Takahiro HARADA

“Rendering Vector Displacement Mapped Surfaces in a GPU Ray Tracer” by Takahiro Harada, featured in GPU Pro 6:

Overview

The paper presents a method for direct ray tracing of vector displacement mapped (VDM) surfaces on the GPU, specifically using OpenCL and tested on AMD FirePro W9100 GPU. The technique avoids pre-tessellation and instead builds geometry on-the-fly, enabling high-detail rendering with low memory usage and competitive performance.

Key Concepts

1. Vector Displacement Mapping (VDM)

Scalar Displacement Mapping displaces vertices along the surface normal using scalar values.
Vector Displacement Mapping uses vector values to displace vertices in arbitrary directions, allowing complex geometry like overhangs.
VDM provides greater modeling freedom but poses challenges for ray tracing, especially on GPUs.

2. Ray Tracing with VDM

Challenges

VDM lacks directional constraints, making intersection tests expensive.
Requires on-the-fly tessellation and displacement, followed by BVH construction for acceleration.

Solution

Use Bounding Volume Hierarchies (BVHs) built dynamically per VD patch.
Batch rays intersecting a VD patch to amortize tessellation and BVH build costs.

3. Quad BVH Construction

Structure

Each VD patch is recursively subdivided into quads.
Leaf nodes store:
- Quantized AABBs (2-byte integers)
- Texture coordinates and normals (4 bytes each)
Nodes are stored in breadth-first order.
Stackless traversal is used to reduce memory traffic and register pressure.

Compression

AABBs are quantized to reduce memory footprint.
Texture coordinates and normals are also compressed.

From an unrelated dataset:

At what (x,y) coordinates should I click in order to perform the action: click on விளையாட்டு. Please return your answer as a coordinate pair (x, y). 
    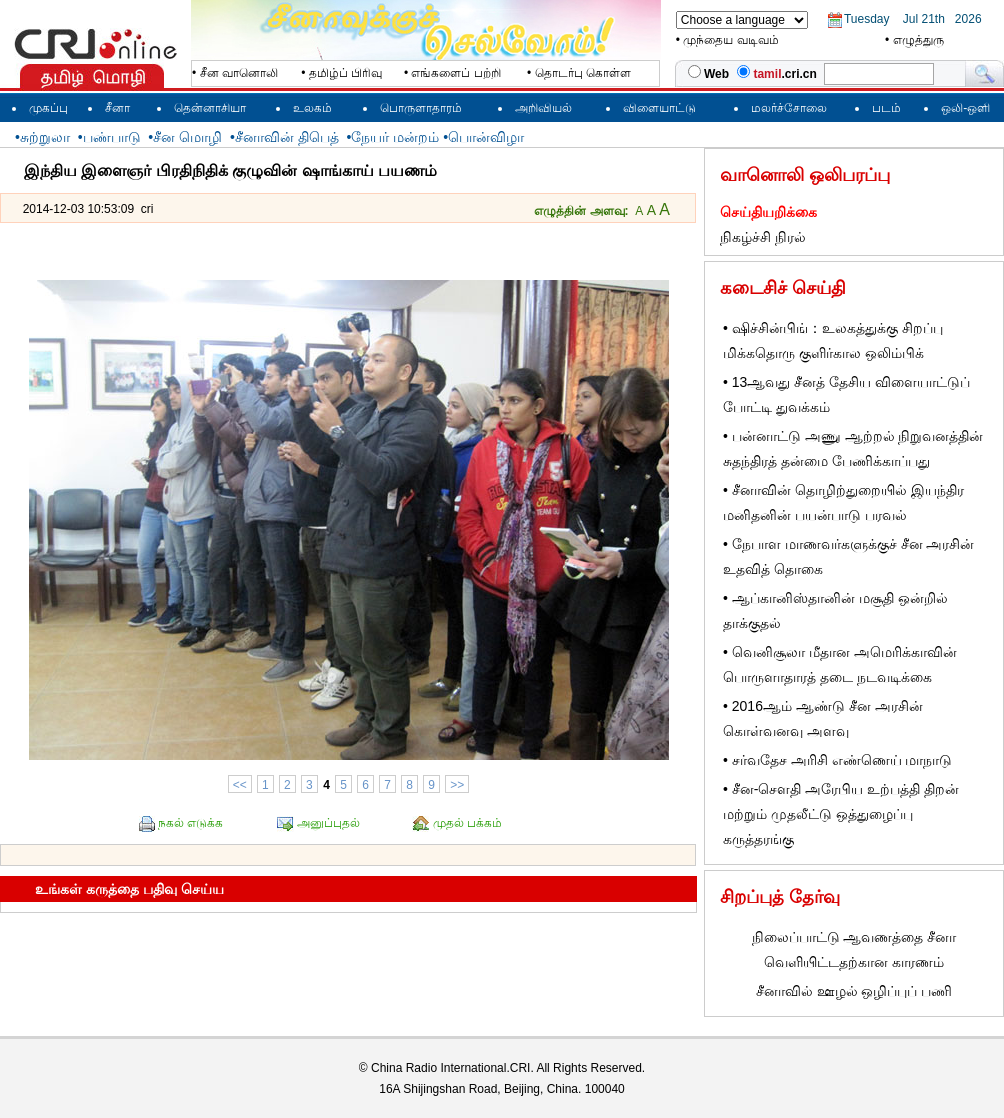     Looking at the image, I should click on (659, 108).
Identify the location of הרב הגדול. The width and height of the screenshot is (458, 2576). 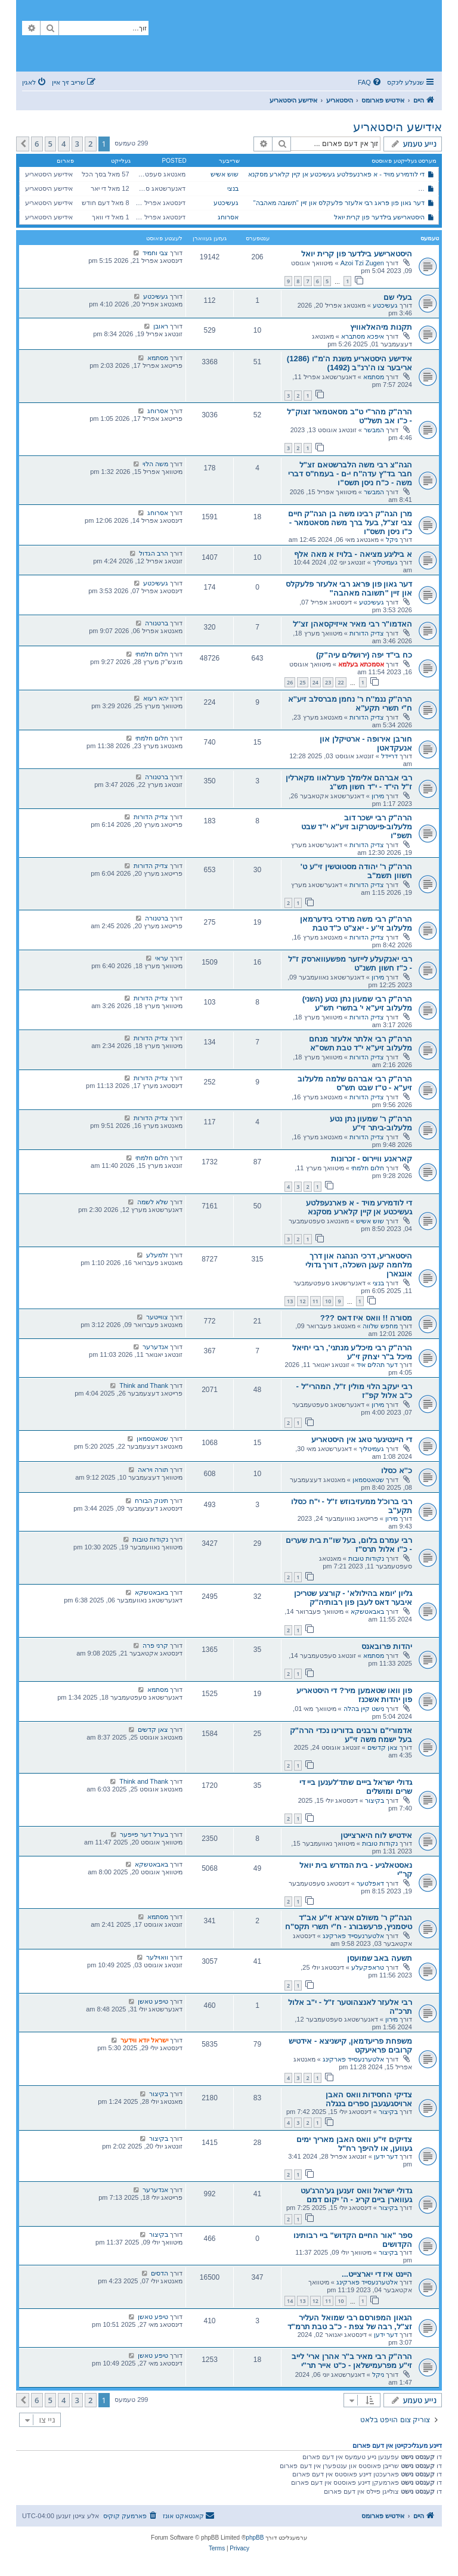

4. GPU Implementation with OpenCL

Parallelization Strategy

Rays intersecting VD patches are grouped and sorted.
A work group processes one VD patch at a time:
- Computes LOD (Level of Detail)
- Builds BVH
- Performs ray intersection
BVH data is stored in global memory due to LDS size limitations.

Atomic Operations

Used to safely update hit information across work groups.
64-bit atomic min operations encode hit distance and other data.

5. Integration into Ray Tracer

Three-Level BVH Hierarchy

Top-Level: Stores meshes and transforms.
Middle-Level: Stores primitives (triangles, quads, VD patches).
Bottom-Level: Built on-the-fly for VD patches.

Traversal Strategy

Top and middle-level BVHs are traversed first.
VD patch intersections are deferred and processed in batches.

6. Performance and Results

Memory Usage

Dramatically reduced compared to pre-tessellation:
- “Party” scene: 52GB → 16MB
- “Pumpkin” scene: 380MB → 0.12MB

Rendering Time

Direct ray tracing is faster in most cases despite complexity.
Pre-tessellation only faster for low-detail scenes.
Bottom-level BVH build is the most time-consuming part.

Indirect Illumination

Performance degrades with deeper ray bounces due to repeated BVH builds.
Caching BVHs is suggested as a future optimization.

Conclusion

The proposed method enables efficient GPU ray tracing of vector displacement mapped surfaces with:

Low memory footprint
Competitive or superior performance
Scalability for complex scenes

The paper emphasizes that optimizing bottom-level BVH construction and traversal is more critical than optimizing for simple primitives.